What VAT Actually Means for Your Code
VAT is not just a percentage you multiply by the price. It's a legal determination that depends on: (1) the type of goods or services sold, (2) the location of the supplier, (3) the location of the customer, and (4) whether the customer is a business or a consumer. Getting any of these wrong creates compliance risk.
| Decision | What your code needs to determine |
|---|---|
| Supply type | Is this a good, service, or digital service? |
| Customer location | Which country's VAT rules apply? |
| Customer type | B2B with valid VAT number, or B2C consumer? |
| Rate | Standard, reduced, or zero-rated? |
| Mechanism | Normal VAT, reverse charge, or OSS? |
VAT Rate Lookup vs VAT Number Validation
These are two separate API calls that serve different purposes. Rate lookup retrieves the applicable VAT percentage for a country and product category.
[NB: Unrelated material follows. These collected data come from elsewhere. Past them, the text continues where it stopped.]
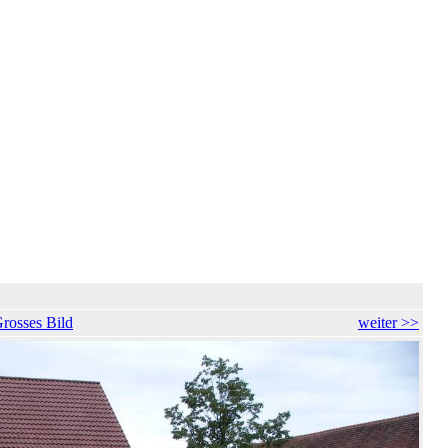
rosses Bild
weiter >>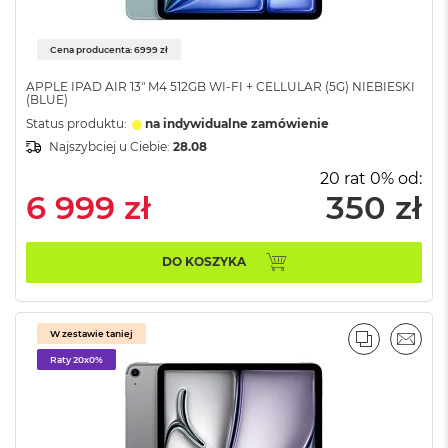
o
k
A
Cena producenta: 6999 zł
i
r
APPLE IPAD AIR 13" M4 512GB WI-FI + CELLULAR (5G) NIEBIESKI
(BLUE)
1
5
Status produktu:
na indywidualne zamówienie
Najszybciej u Ciebie:
28.08
W
20 rat 0% od:
e
6 999 zł
350 zł
d
ł
u
g
DO KOSZYKA
k
o
l
o
W zestawie taniej
r
PORÓWNA
EMAI
u
Raty 20x0%
M
a
c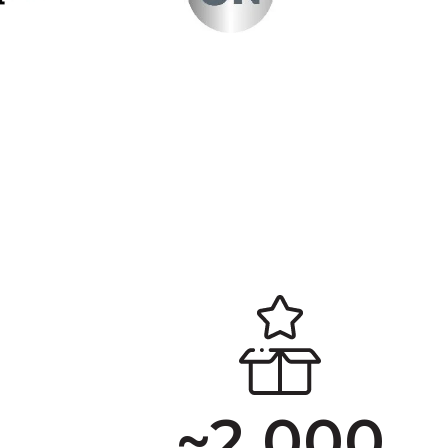
~
2 000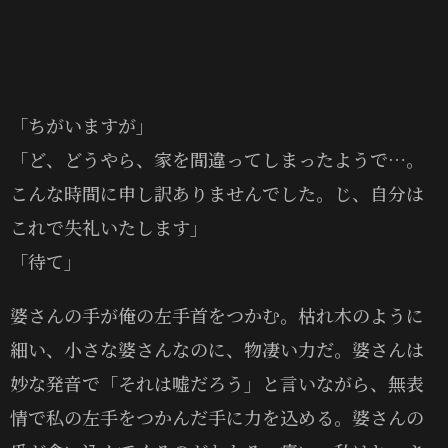
「ちがいますが」
「ど、どうやら、家を間違ってしまったようで…。
こんな時間に申し訳ありませんでした。じ、自分は
これで失礼いたします」
「待て」
婆さんの手が俺の左手首をつかむ。枯れ木のように
細い、小さな婆さんなのに、物凄い力だ。婆さんは
妙な発音で「それは嘘だろう」と言いながら、無表
情で私の左手をつかんだ手に力を込める。婆さんの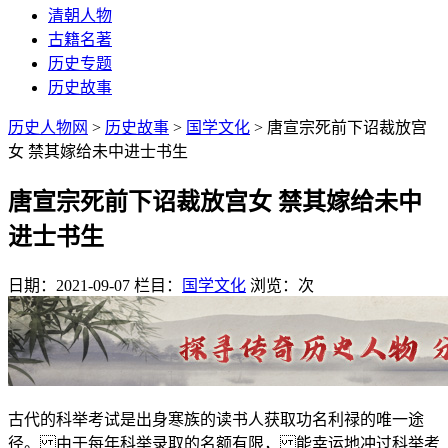
清朝人物
古籍名著
历史专题
历史故事
历史人物网
>
历史故事
>
国学文化
> 唐宣宗死前下诏裁放宫
女 禁其嫁给未中进士书生
唐宣宗死前下诏裁放宫女 禁其嫁给未中
进士书生
日期：2021-09-07
栏目：
国学文化
浏览：
次
古代的科举考试是出身寒族的读书人获取功名利禄的唯一途
径。 由于每年科举录取的名额有限， 能幸运地冲过科举考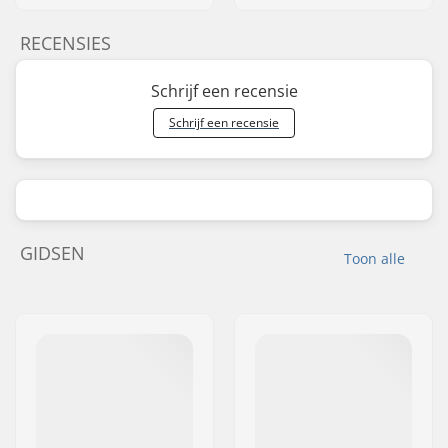
RECENSIES
Schrijf een recensie
Schrijf een recensie
GIDSEN
Toon alle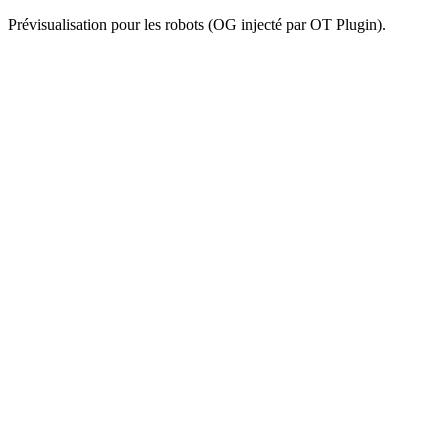
Prévisualisation pour les robots (OG injecté par OT Plugin).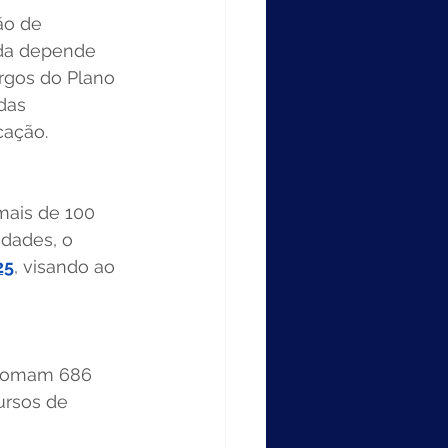
ão de 
nda depende 
gos do Plano 
das 
cação.
mais de 100 
idades, o 
25
, visando ao 
, somam 686 
ursos de 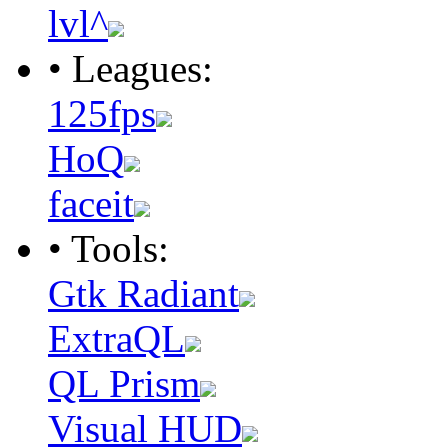
lvl^
• Leagues:
125fps
HoQ
faceit
• Tools:
Gtk Radiant
ExtraQL
QL Prism
Visual HUD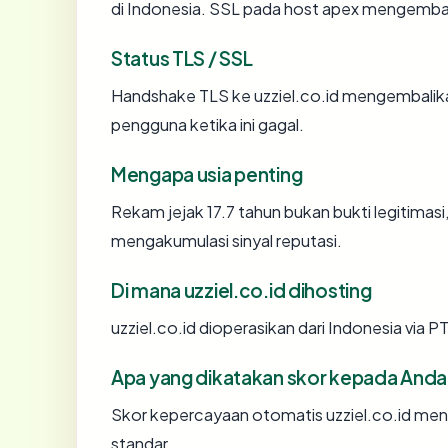
di Indonesia. SSL pada host apex mengemba
Status TLS / SSL
Handshake TLS ke uzziel.co.id mengembali
pengguna ketika ini gagal.
Mengapa usia penting
Rekam jejak 17.7 tahun bukan bukti legitimasi,
mengakumulasi sinyal reputasi.
Di mana uzziel.co.id dihosting
uzziel.co.id dioperasikan dari Indonesia 
Apa yang dikatakan skor kepada Anda
Skor kepercayaan otomatis uzziel.co.id menc
standar.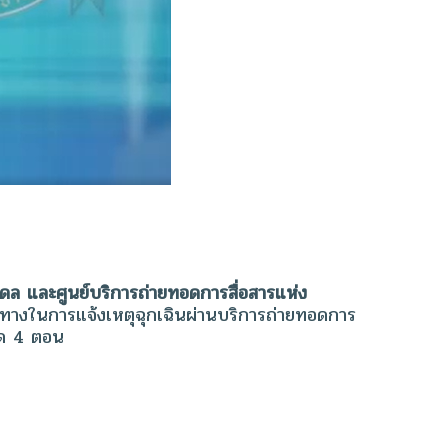
 และศูนย์บริการถ่ายทอดการสื่อสารแห่ง
นวทางในการแจ้งเหตุฉุกเฉินผ่านบริการถ่ายทอดการ
มด 4 ตอน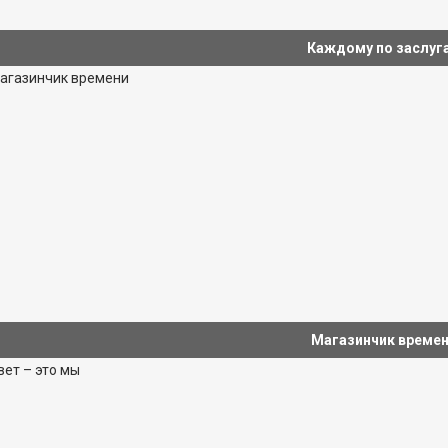
Каждому по заслуг
Магазинчик време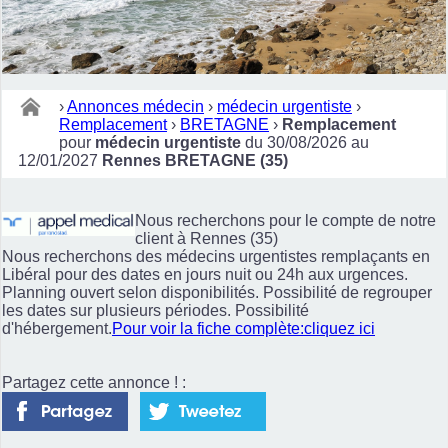
›
Annonces médecin
›
médecin urgentiste
›
Remplacement
›
BRETAGNE
›
Remplacement
pour
médecin urgentiste
du 30/08/2026 au
12/01/2027
Rennes BRETAGNE (35)
Nous recherchons pour le compte de notre
client à Rennes (35)
Nous recherchons des médecins urgentistes remplaçants en
Libéral pour des dates en jours nuit ou 24h aux urgences.
Planning ouvert selon disponibilités. Possibilité de regrouper
les dates sur plusieurs périodes. Possibilité
d'hébergement.
Pour voir la fiche complète:cliquez ici
Partagez cette annonce ! :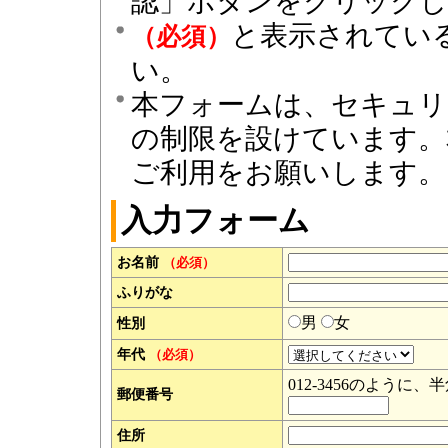
認」ボタンをクリック
と表示されてい
（必須）
い。
本フォームは、セキュリ
の制限を設けています。
ご利用をお願いします。
入力フォーム
お名前
（必須）
ふりがな
男
女
性別
年代
（必須）
012-3456のよう
郵便番号
住所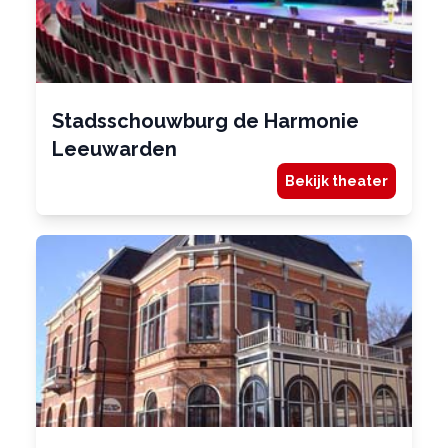
Stadsschouwburg de Harmonie
Leeuwarden
Bekijk theater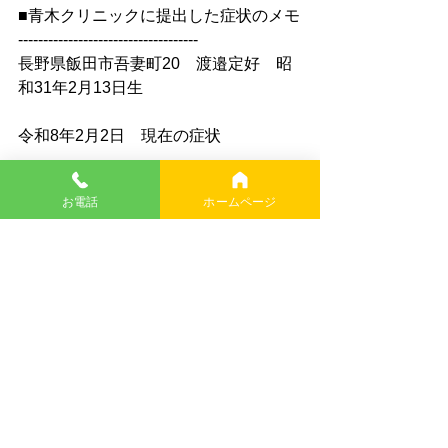
■青木クリニックに提出した症状のメモ
------------------------------------
長野県飯田市吾妻町20　渡邉定好　昭
和31年2月13日生
令和8年2月2日　現在の症状
右腕　頭の高さまでは上がる。後ろに
お電話
ホームページ
手を回すことができない。
握力が徐々になくなり、現在やっと燃
えるゴミの袋が持ち上がる程度、長く
は持っていられない。
左腕　なんとか左耳に届く程度。日常
的に左型が痛む。骨が出てくるような
痛み。
握力は右よりさらに無く。茶碗の上げ
下げも痛みが生ずる。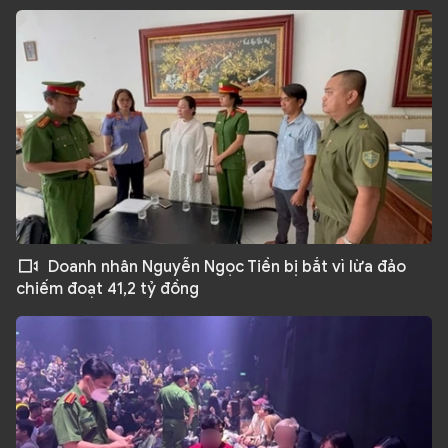
Doanh nhân Nguyễn Ngọc Tiền bị bắt vì lừa đảo
chiếm đoạt 41,2 tỷ đồng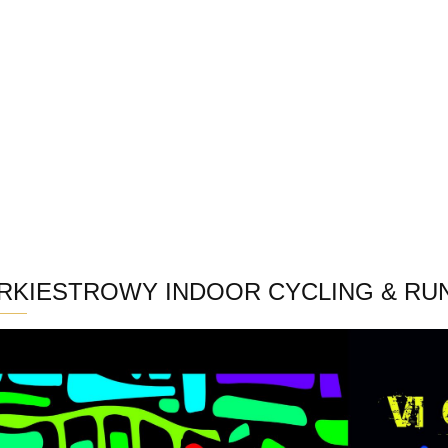
PER OFERTA NA WASZE SPRAWDZONE PRODUKTY!
SUPER OFERTA NA WASZE SPRAWDZONE PRO
ORKIESTROWY INDOOR CYCLING & RU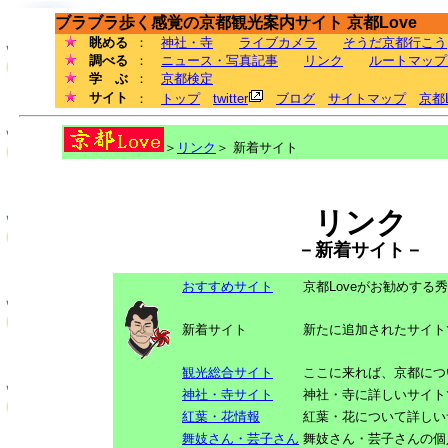
ブラブラ歩く感覚の京都観光案内サイト 京都Love
眺める
：
神社・寺
ライブカメラ
そうだ京都行こう
調べる
：
ニュース・写真記事
リンク
ルートマップ
学 ぶ
：
京都検定
サイト
：
トップ
twitter
ブログ
サイトマップ
京都
＞
リンク
＞ 新着サイト
リンク
－新着サイト－
おすすめサイト
京都Loveがお勧めする
新着サイト
新たに追加されたサイト
観光総合サイト
ここに来れば、京都につ
神社・寺サイト
神社・寺に詳しいサイト
紅葉・花情報
紅葉・花について詳しい
舞妓さん・芸子さん
舞妓さん・芸子さんの個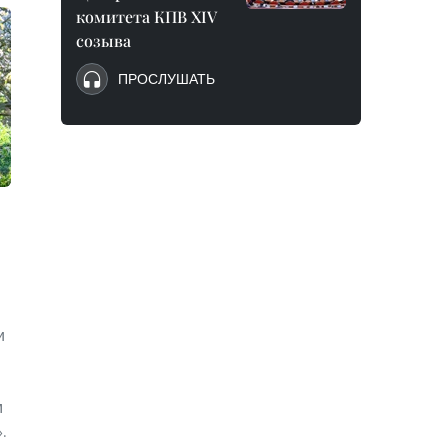
комитета КПВ XIV
созыва
ПРОСЛУШАТЬ
и
м
.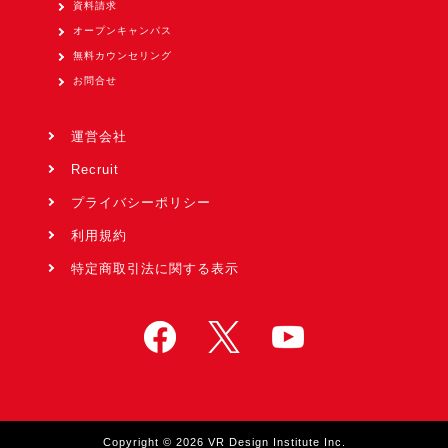
資料請求
オープンキャンパス
無料カウンセリング
お問合せ
運営会社
Recruit
プライバシーポリシー
利用規約
特定商取引法に関する表示
Copyright © 2026 VR Design Institute Inc.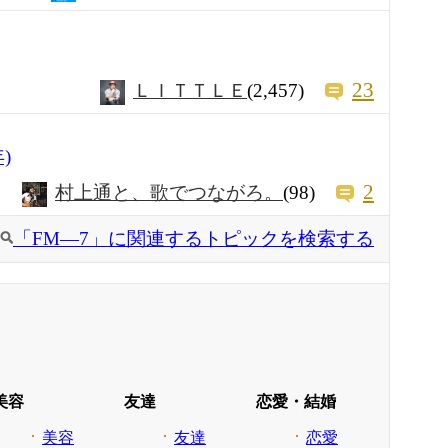
23
ＬＩＴＴＬＥ
(2,457)
)
2
村上通と、歌でつながろ。
(98)
「FM―7」に関連するトピックを検索する
美容
友達
恋愛・結婚
美容
友達
恋愛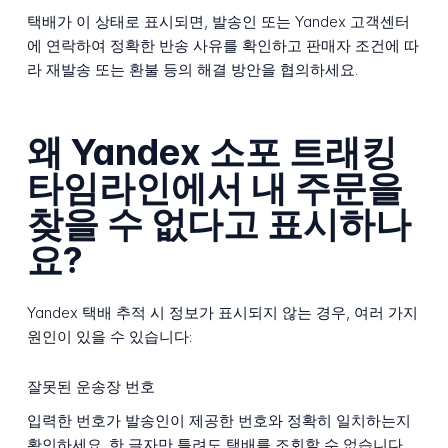
택배가 이 상태로 표시되면, 발송인 또는 Yandex 고객센터
에 연락하여 정확한 반송 사유를 확인하고 판매자 조건에 따
라 재발송 또는 환불 등의 해결 방안을 협의하세요.
왜 Yandex 소포 트래킹
타임라인에서 내 주문을
찾을 수 없다고 표시하나
요?
Yandex 택배 추적 시 정보가 표시되지 않는 경우, 여러 가지
원인이 있을 수 있습니다:
잘못된 운송장 번호
입력한 번호가 발송인이 제공한 번호와 정확히 일치하는지
확인하세요. 한 글자만 틀려도 택배를 조회할 수 없습니다.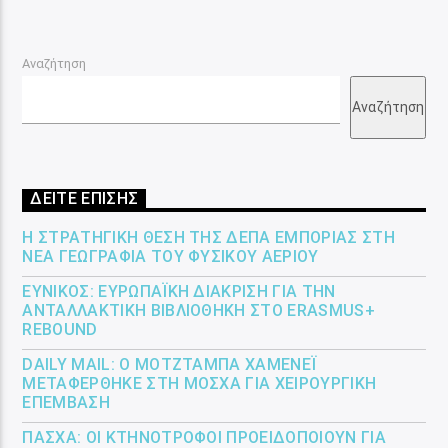
Αναζήτηση
Αναζήτηση
ΔΕΙΤΕ ΕΠΙΣΗΣ
Η ΣΤΡΑΤΗΓΙΚΉ ΘΈΣΗ ΤΗΣ ΔΕΠΑ ΕΜΠΟΡΊΑΣ ΣΤΗ
ΝΈΑ ΓΕΩΓΡΑΦΊΑ ΤΟΥ ΦΥΣΙΚΟΎ ΑΕΡΊΟΥ
ΕΎΝΙΚΟΣ: ΕΥΡΩΠΑΪΚΉ ΔΙΆΚΡΙΣΗ ΓΙΑ ΤΗΝ
ΑΝΤΑΛΛΑΚΤΙΚΉ ΒΙΒΛΙΟΘΉΚΗ ΣΤΟ ERASMUS+
REBOUND
DAILY MAIL: Ο ΜΟΤΖΤΆΜΠΑ ΧΑΜΕΝΕΪ́
ΜΕΤΑΦΈΡΘΗΚΕ ΣΤΗ ΜΌΣΧΑ ΓΙΑ ΧΕΙΡΟΥΡΓΙΚΉ
ΕΠΈΜΒΑΣΗ
ΠΆΣΧΑ: ΟΙ ΚΤΗΝΟΤΡΌΦΟΙ ΠΡΟΕΙΔΟΠΟΙΟΎΝ ΓΙΑ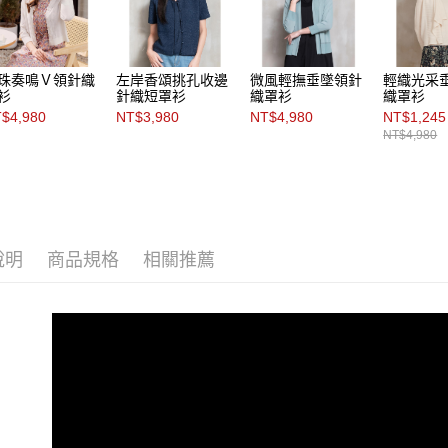
珠奏鳴Ｖ領針織
左岸香頌挑孔收邊
微風輕撫垂墜領針
輕織光采
衫
針織短罩衫
織罩衫
織罩衫
$4,980
NT$3,980
NT$4,980
NT$1,245
NT$4,980
說明
商品規格
相關推薦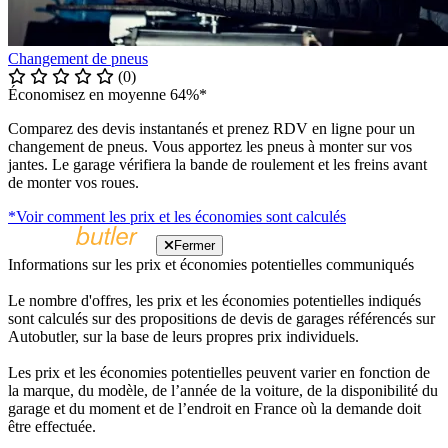
Changement de pneus
(0)
Économisez en moyenne 64%*
Comparez des devis instantanés et prenez RDV en ligne pour un
changement de pneus. Vous apportez les pneus à monter sur vos
jantes. Le garage vérifiera la bande de roulement et les freins avant
de monter vos roues.
*Voir comment les prix et les économies sont calculés
Fermer
Informations sur les prix et économies potentielles communiqués
Le nombre d'offres, les prix et les économies potentielles indiqués
sont calculés sur des propositions de devis de garages référencés sur
Autobutler, sur la base de leurs propres prix individuels.
Les prix et les économies potentielles peuvent varier en fonction de
la marque, du modèle, de l’année de la voiture, de la disponibilité du
garage et du moment et de l’endroit en France où la demande doit
être effectuée.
VAT number validation checks whether a business customer has a valid EU VAT registration, which determines if reverse charge applies.
const TAXID_API = 'https://api.taxid.dev/v1';
const headers = { 'Authorization': `Bearer ${process.env.TAXID_API_KEY}` };
// 1. Look up VAT rates for a country
async function getVatRates(countryCode) {
const res = await fetch(`${TAXID_API}/rates?country=${countryCode}`, { headers });
return res.json(); // { standard_rate: 20, reduced_rates: [10, 5.5] }
}
// 2. Validate a business customer's VAT number
async function validateVatNumber(vatNumber) {
const res = await fetch(`${TAXID_API}/validate`, {
method: 'POST',
headers: { ...headers, 'Content-Type': 'application/json' },
body: JSON.stringify({ taxId: vatNumber })
});
return res.json(); // { valid: true, companyName: 'ACME GmbH' }
}
// 3. Determine tax treatment
async function determineTaxTreatment({ customerCountry, vatNumber, isDigitalService }) {
const isEU = EU_COUNTRIES.includes(customerCountry);
if (!isEU) return { rate: 0, mechanism: 'out_of_scope' };
if (vatNumber) {
const { valid } = await validateVatNumber(vatNumber);
if (valid) return { rate: 0, mechanism: 'reverse_charge', vatNumber };
}
const { standard_rate } = await getVatRates(customerCountry);
return { rate: standard_rate, mechanism: 'standard' };
}B2B vs B2C: The Fundamental Split
The most important classification in EU VAT is whether you're selling to a business (B2B) or a consumer (B2C). For B2B sales with a valid VAT number, the reverse charge mechanism typically applies: the buyer accounts for VAT in their own country, and you issue a zero-rated invoice. For B2C sales, you must collect VAT at the customer's local rate.
Warning
Never grant tax exemption based solely on a customer self-declaring as a business. Always validate the VAT number through VIES or an API. A checked checkbox is not compliance evidence.
Implementing VAT in Checkout
- →Collect customer country at checkout start, before showing price
- →Show a VAT number field for business customers — make it optional but encourage it
- →Validate the VAT number server-side before finalizing the order
- →Compute tax treatment server-side — never trust client-side calculations for billing
- →Store the validation result (valid/invalid, company name, timestamp) on the transaction
- →Generate the invoice with the correct tax treatment note
Invoice Requirements
Every VAT invoice must include: your VAT number, the customer's VAT number (B2B), the VAT amount, the VAT rate applied, and for reverse charge transactions, the note 'Reverse charge' or the equivalent in the customer's language. Missing any of these makes the invoice non-compliant.